Hook Execution Points

graph TD
    subgraph "Per-node execution"
        H1["pre_node hooks (state modifiable)"] --> FLAGS_PRE["Pre-execute flags"]
        FLAGS_PRE --> EXEC["node.execute()"]
        EXEC --> FLAGS_POST["Post-execute flags"]
        FLAGS_POST --> H2["post_node hooks (result modifiable)"]
    end

    subgraph "Per-tool execution (inside PromptNode)"
        H3["pre_tool hooks (args modifiable)"] --> TOOL["tool.ainvoke()"]
        TOOL --> H4["post_tool hooks (result modifiable)"]
    end

    subgraph "Special hooks"
        H5["on_observable_event (OBSERVABLE nodes)"]
        H6["on_human_required (REQUIRES_HUMAN nodes)"]
        H7["on_graph_mutation (runtime mutations)"]
    end

    style H1 fill:#1e3a5f,stroke:#60a5fa,color:#fff
    style H2 fill:#1e3a5f,stroke:#60a5fa,color:#fff
    style EXEC fill:#0e4429,stroke:#4ade80,color:#fff
    style TOOL fill:#2d1b4e,stroke:#c084fc,color:#fff

All hooks are wrapped in try/except — a failing hook never crashes the graph.

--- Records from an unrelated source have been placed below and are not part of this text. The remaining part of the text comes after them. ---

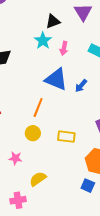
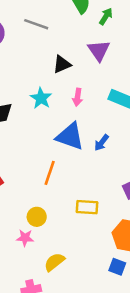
cyan star: (43, 41) -> (41, 98), moved
yellow circle: (33, 133) -> (37, 217), moved

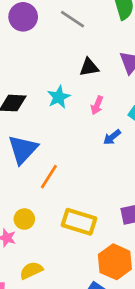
blue triangle: (70, 136) -> (23, 149), moved, turned 40
blue arrow: (102, 143) -> (112, 137), moved
yellow rectangle: (87, 207) -> (79, 222), size x1.4

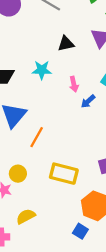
cyan star: (59, 97) -> (42, 70), turned 30
pink arrow: (97, 105) -> (74, 84), moved, turned -32

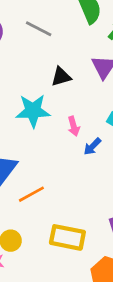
cyan star: (42, 70) -> (33, 111), size x1.4
orange line: (37, 137) -> (31, 194), turned 35

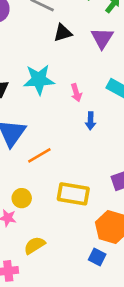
black triangle: (61, 77) -> (63, 33), moved
blue arrow: (92, 146) -> (91, 121), moved, turned -42

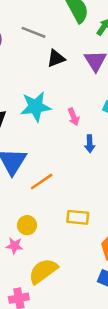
yellow rectangle: (73, 194) -> (78, 217), size x0.7
yellow semicircle: (35, 245) -> (43, 271), size x1.4

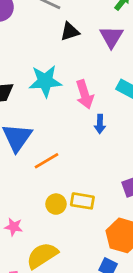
pink arrow: (74, 117) -> (85, 94), size x1.5
yellow circle: (27, 225) -> (56, 204), moved

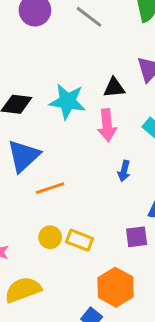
black triangle: (70, 32) -> (114, 88), moved
blue arrow: (100, 124) -> (124, 171), moved

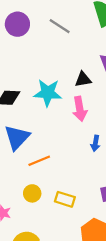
yellow circle: (50, 237) -> (32, 193), moved

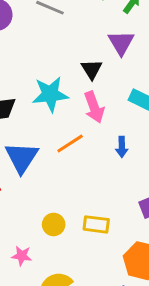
black triangle: (83, 79) -> (92, 69), turned -42
orange line: (39, 161) -> (70, 144), moved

Hooks run in registration order.

Safety Mechanisms

graph TD
    subgraph "Iteration Guards"
        S1["max_iterations (default 50)"] --> |exceeded| S1R["Force graph end"]
        S2["max_node_iterations (default 25)"] --> |exceeded| S2R["_handle_stuck_node()"]
        S2R --> |"error transition exists"| S2A["Follow error edge"]
        S2R --> |"__error__ node exists"| S2B["Go to error handler"]
        S2R --> |"nothing"| S2C["Force __end__"]
    end

    subgraph "Budget & Health"
        S3["BudgetHook.max_tokens"] --> |exceeded| S3R["Set current_node = __end__"]
        S4["CycleDetectionHook"] --> |"pattern repeats N times"| S4R["Force __end__"]
        S5["TimingHook"] --> |"node exceeds budget"| S5R["Set error on result"]
    end

    subgraph "Error Recovery"
        S6["CRITICAL flag + error"] --> S6R["Abort immediately, report.error set"]
        S7["RETRYABLE flag + error"] --> S7R["Retry up to max_iterations times"]
        S7R --> |"backoff"| S7B["0.5s, 1s, 2s, 4s, 8s (capped)"]
        S8["SKIP_ON_ERROR"] --> S8R["Skip node, continue graph"]
    end

    subgraph "Graph Isolation"
        S9["graph.copy() per invocation"] --> S9R["Mutations don't affect original"]
        S10["config = dict(config)"] --> S10R["Concurrent calls don't interfere"]
        S11["max_mutations_per_run (default 10)"] --> S11R["Cap LLM graph modifications"]
    end

    style S6R fill:#5c1a1a,stroke:#f87171,color:#fff
    style S7B fill:#3a2a0a,stroke:#fbbf24,color:#fff
    style S9R fill:#0e4429,stroke:#4ade80,color:#fff

Performance Architecture

Measurement: 5-node pipeline × 100 invocations

Per-node overhead:     0.009ms (9 microseconds)
Per-invocation:        0.04ms
PromptNode (mock LLM): 0.02ms

Where time goes:
├── Graph copy:           ~0.001ms (once per invocation)
├── Edge lookup:          ~0.0001ms (O(1) adjacency index)
├── Flag processing:      ~0.001ms (conditional checks)
├── Hook execution:       ~0.001ms (if hooks registered)
├── System prompt cache:  ~0.0001ms (dict lookup on re-entry)
├── Tool map cache:       ~0.0001ms (dict lookup)
└── LLM call:             99.99% of wall clock time

The engine is not the bottleneck. The LLM provider is.